- Born: 2 November 1863 Port Elizabeth, South Africa
- Died: 5 October 1943 (aged 80) Montreux, Switzerland
- Education: Bedford Modern School
- Known for: Newspaper Publisher

= William Fairbridge =

Rhodesian newspaper publisher and municipal official

William Ernest Fairbridge JP (2 November 1863 – 5 October 1943) was a Rhodesian newspaper publisher and municipal official during the early British occupation of Southern Rhodesia. A man, "whose indomitable pluck in the face of endless discouragements deserves an honourable place in the history of journalistic enterprise," he published Rhodesia's first newspaper, the Mashonaland Herald and Zambesian Times in 1891. He also served as the first Mayor of Salisbury in 1897. He subsequently became a leading publishing executive with the Argus group of newspapers in South Africa.

== Early life and career ==
William Ernest Fairbridge was the son of William Alexander Fairbridge of Port Elizabeth. He was born on 2 November 1863 and was educated at Bedford Modern School in England. In 1890 he was appointed by the Argus Group of newspapers as the company's representative in Rhodesia and duly set out on a six-month journey on a scotch cart drawn by oxen from Mafeking to Fort Salisbury.

Undeterred by the absence of even the most rudimentary printing equipment Fairbridge published the first issue of the Mashonaland Herald and Zambesian Times on 27 June 1891. The publication was a hand-written news sheet that was reproduced by a Cyclostyle, or early stenograph, process.
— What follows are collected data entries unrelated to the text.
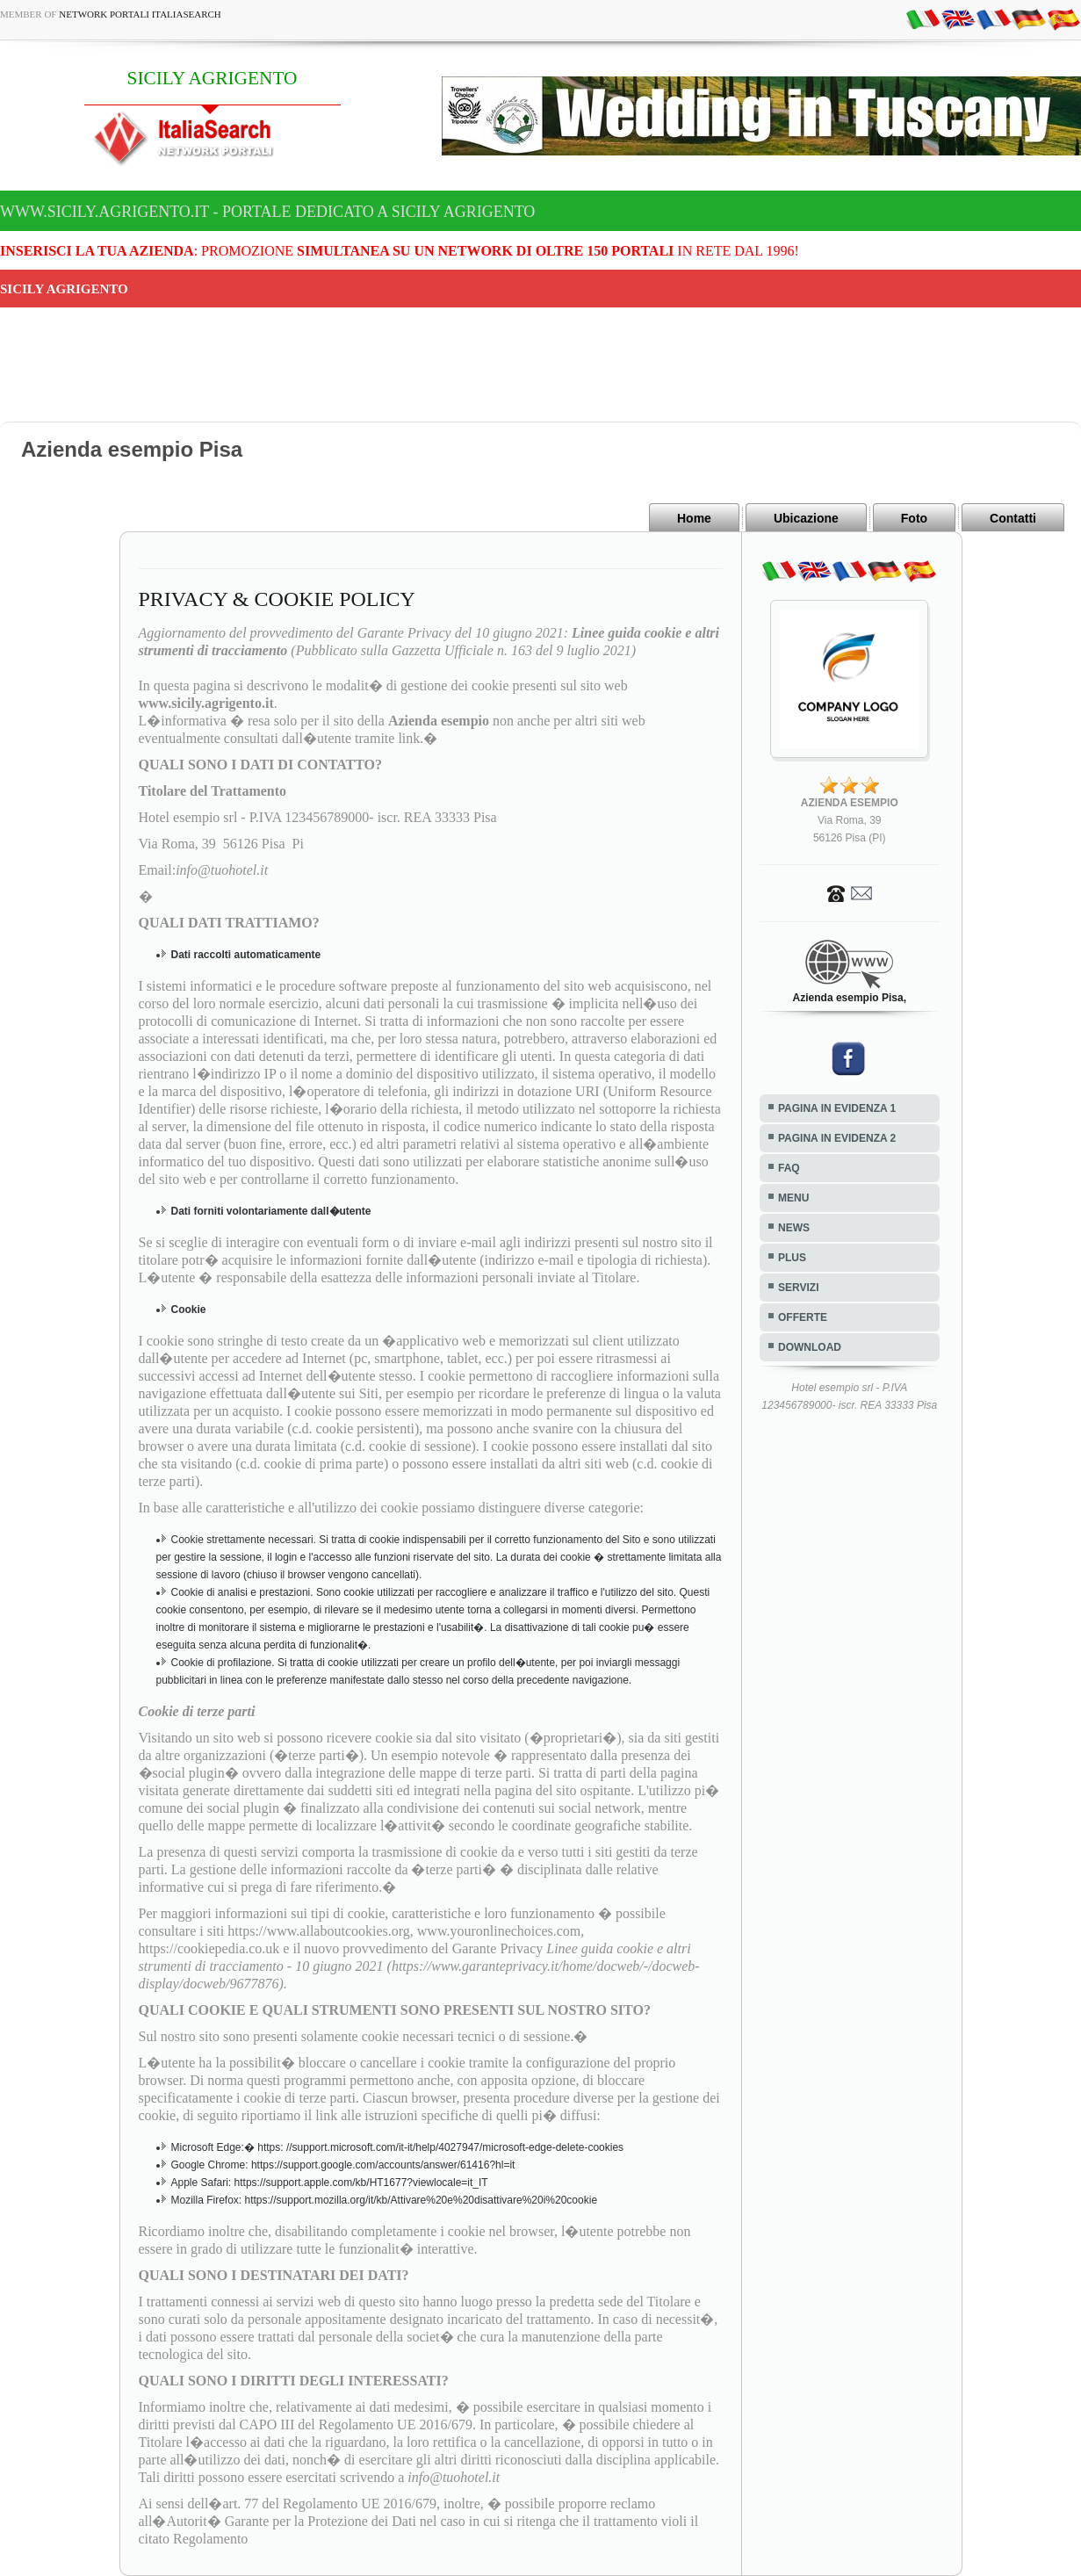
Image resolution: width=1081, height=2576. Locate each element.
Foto (914, 518)
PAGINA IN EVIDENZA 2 (837, 1138)
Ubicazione (806, 518)
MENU (793, 1198)
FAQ (789, 1168)
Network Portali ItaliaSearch (140, 14)
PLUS (792, 1258)
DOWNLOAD (809, 1347)
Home (694, 518)
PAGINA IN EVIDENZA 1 (837, 1108)
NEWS (794, 1228)
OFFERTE (802, 1317)
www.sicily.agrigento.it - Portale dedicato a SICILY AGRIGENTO (267, 211)
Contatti (1013, 518)
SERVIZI (798, 1287)
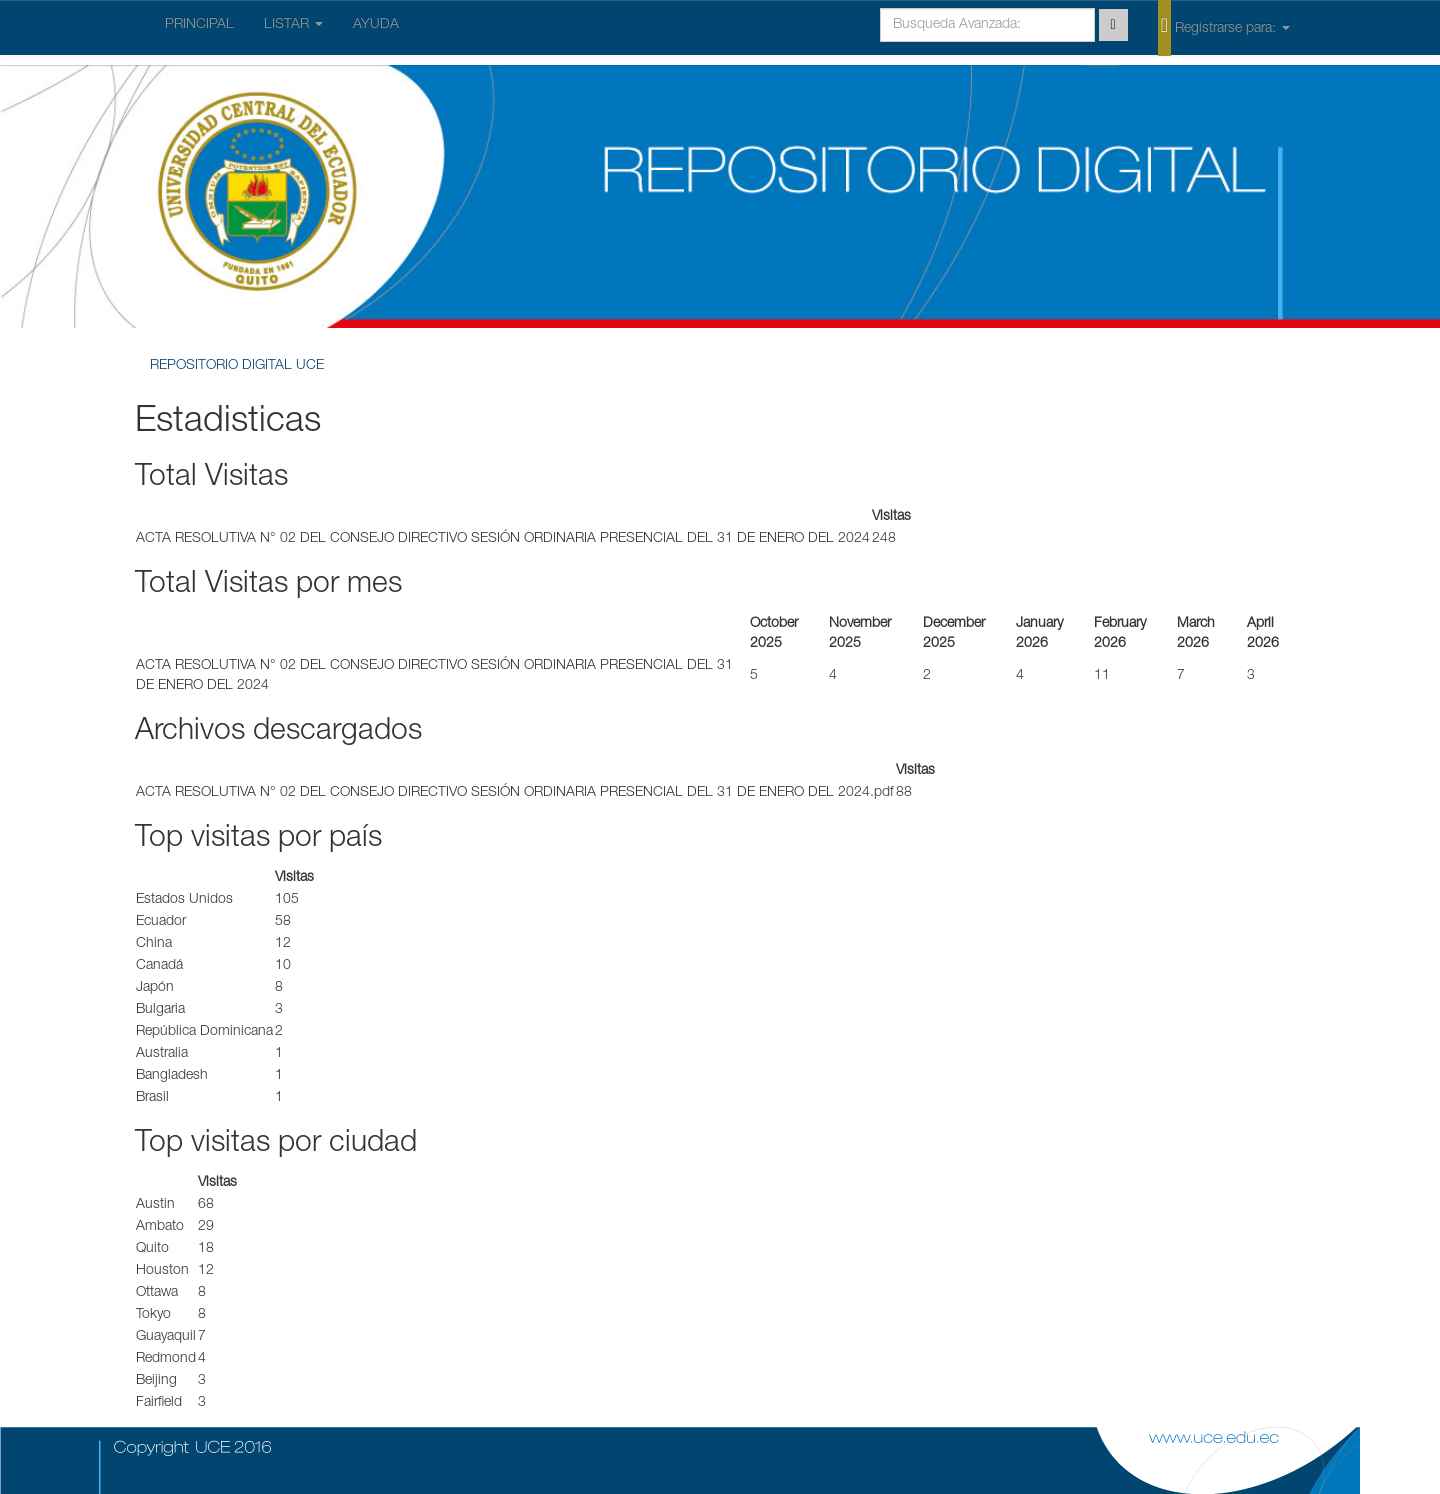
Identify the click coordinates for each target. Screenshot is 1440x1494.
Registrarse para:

Fairbridge had no ink and so had to make it himself. He also had to source paper for each edition as he had brought no supply of his own. He supported the venture by readers' subscriptions which could take the form of a pot of marmalade, a box of candles or an old spade.

Although the Mashonaland Herald was inevitably of variable quality, its success demonstrated the demand for a Rhodesian newspaper. Fairbridge re-launched the Mashonaland Herald as the Rhodesia Herald in 1892. This was a printed newspaper, and he followed this by founding the Bulawayo Chronicle in 1894. Both publications remain as the two longest established newspapers in Zimbabwe

== Municipal and political affairs ==
Fairbridge served as a JP for Rhodesia and in 1897-98 served as the first mayor of Salisbury upon it being granted municipal status, and incorporated the family motto of Discrimine Salus in the town's first coat of arms. From his arrival in Rhodesia in 1891 Fairbridge had been politically active. He was not shy of criticising the British administration and had been forced to tone down his views expressed in the Mashonaland Herald. In 1899 he stood in the first Southern Rhodesian Legislative Council election, but, despite having the inevitable editorial support of his own newspapers, he failed in his bid to be elected as a member of the Mashonaland District.

== Later career and life ==
Fairbridge eventually returned to South Africa to become General Manager of the Argus Newspaper Company and managing director of the Cape Argus. He retired to Switzerland and died at Montreux on 5 October 1943.